▶ **Task instructions**
Produce a word-for-word copy of the data that follows, excluding images.

▶ **Saved data entries**
______________________________
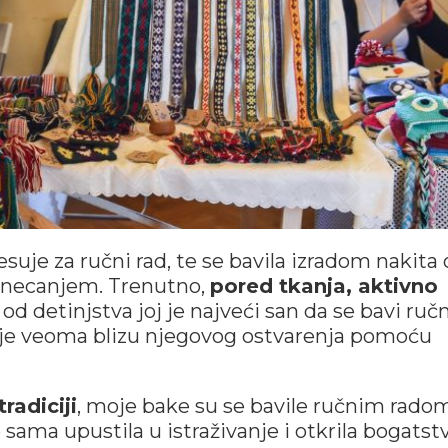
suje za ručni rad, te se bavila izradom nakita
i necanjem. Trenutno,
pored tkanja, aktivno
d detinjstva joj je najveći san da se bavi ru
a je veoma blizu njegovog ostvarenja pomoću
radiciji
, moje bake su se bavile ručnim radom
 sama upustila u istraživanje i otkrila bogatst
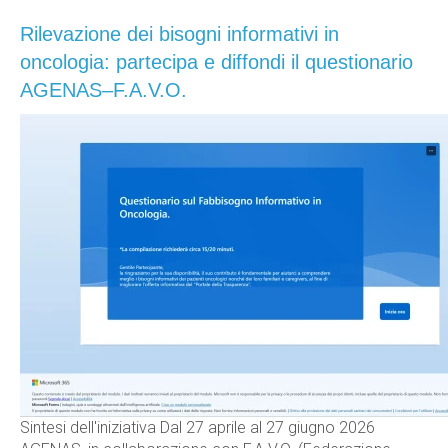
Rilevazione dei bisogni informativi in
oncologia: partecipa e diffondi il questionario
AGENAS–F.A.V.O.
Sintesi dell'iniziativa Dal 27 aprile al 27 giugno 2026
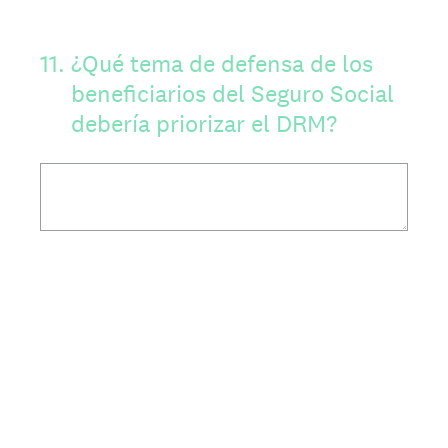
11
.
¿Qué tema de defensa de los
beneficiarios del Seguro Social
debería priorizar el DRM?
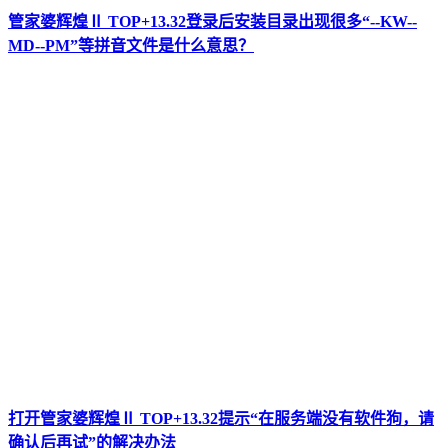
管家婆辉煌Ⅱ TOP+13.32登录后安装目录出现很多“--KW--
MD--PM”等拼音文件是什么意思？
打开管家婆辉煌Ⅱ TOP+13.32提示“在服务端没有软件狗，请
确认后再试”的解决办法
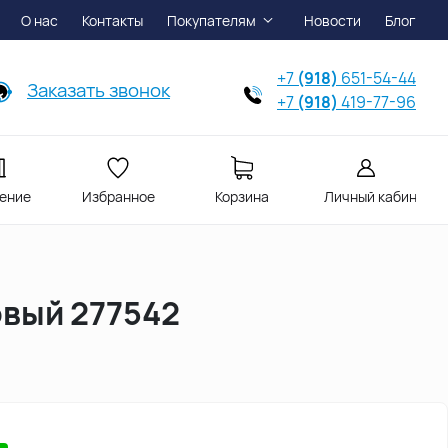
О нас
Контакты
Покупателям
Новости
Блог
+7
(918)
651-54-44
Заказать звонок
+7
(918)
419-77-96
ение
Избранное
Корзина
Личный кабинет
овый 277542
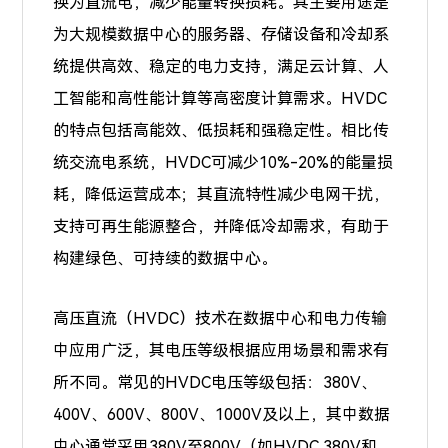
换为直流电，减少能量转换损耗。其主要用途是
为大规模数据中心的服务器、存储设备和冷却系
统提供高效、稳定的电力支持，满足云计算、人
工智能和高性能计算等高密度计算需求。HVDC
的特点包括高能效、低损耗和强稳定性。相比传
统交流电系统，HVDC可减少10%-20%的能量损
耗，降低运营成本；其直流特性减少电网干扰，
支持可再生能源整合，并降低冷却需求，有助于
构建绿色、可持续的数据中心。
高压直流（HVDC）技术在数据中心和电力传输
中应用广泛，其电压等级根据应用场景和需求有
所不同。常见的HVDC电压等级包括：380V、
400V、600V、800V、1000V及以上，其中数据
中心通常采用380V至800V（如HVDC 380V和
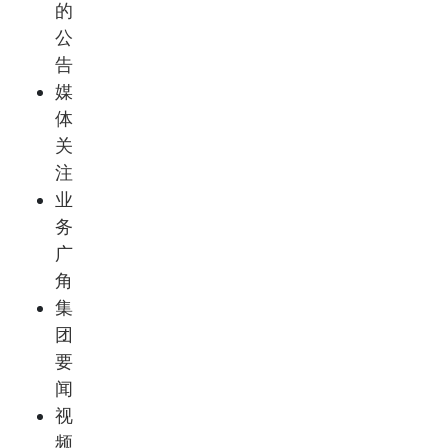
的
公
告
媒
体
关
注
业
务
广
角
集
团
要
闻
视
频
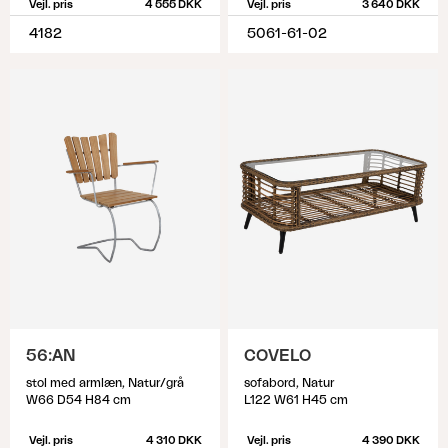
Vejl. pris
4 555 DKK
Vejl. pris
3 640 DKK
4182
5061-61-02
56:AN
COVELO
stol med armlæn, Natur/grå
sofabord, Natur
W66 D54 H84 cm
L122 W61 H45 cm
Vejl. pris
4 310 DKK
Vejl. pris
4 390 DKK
______________________________
▶ **Response for this exercise**
suje za ručni rad, te se bavila izradom nakita
i necanjem. Trenutno,
pored tkanja, aktivno
d detinjstva joj je najveći san da se bavi ru
a je veoma blizu njegovog ostvarenja pomoću
radiciji
, moje bake su se bavile ručnim radom
 sama upustila u istraživanje i otkrila bogatst
Rilevazione dei bisogni informativi in
oncologia: partecipa e diffondi il questionario
AGENAS–F.A.V.O.
Sintesi dell'iniziativa Dal 27 aprile al 27 giugno 2026
11
.
¿Qué tema de defensa de los
beneficiarios del Seguro Social
debería priorizar el DRM?
管家婆辉煌Ⅱ TOP+13.32登录后安装目录出现很多“--KW--
MD--PM”等拼音文件是什么意思？
打开管家婆辉煌Ⅱ TOP+13.32提示“在服务端没有软件狗，请
确认后再试”的解决办法
О нас
Контакты
Покупателям
Новости
Блог
+7
(918)
651-54-44
Заказать звонок
+7
(918)
419-77-96
ение
Избранное
Корзина
Личный кабинет
овый 277542
换为直流电，减少能量转换损耗。其主要用途是
为大规模数据中心的服务器、存储设备和冷却系
统提供高效、稳定的电力支持，满足云计算、人
工智能和高性能计算等高密度计算需求。HVDC
的特点包括高能效、低损耗和强稳定性。相比传
统交流电系统，HVDC可减少10%-20%的能量损
耗，降低运营成本；其直流特性减少电网干扰，
支持可再生能源整合，并降低冷却需求，有助于
构建绿色、可持续的数据中心。
高压直流（HVDC）技术在数据中心和电力传输
中应用广泛，其电压等级根据应用场景和需求有
所不同。常见的HVDC电压等级包括：380V、
400V、600V、800V、1000V及以上，其中数据
中心通常采用380V至800V（如HVDC 380V和
的
公
告
媒
体
关
注
业
务
广
角
集
团
要
闻
视
频
Vejl. pris
4 555 DKK
Vejl. pris
3 640 DKK
4182
5061-61-02
56:AN
COVELO
stol med armlæn, Natur/grå
sofabord, Natur
W66 D54 H84 cm
L122 W61 H45 cm
Vejl. pris
4 310 DKK
Vejl. pris
4 390 DKK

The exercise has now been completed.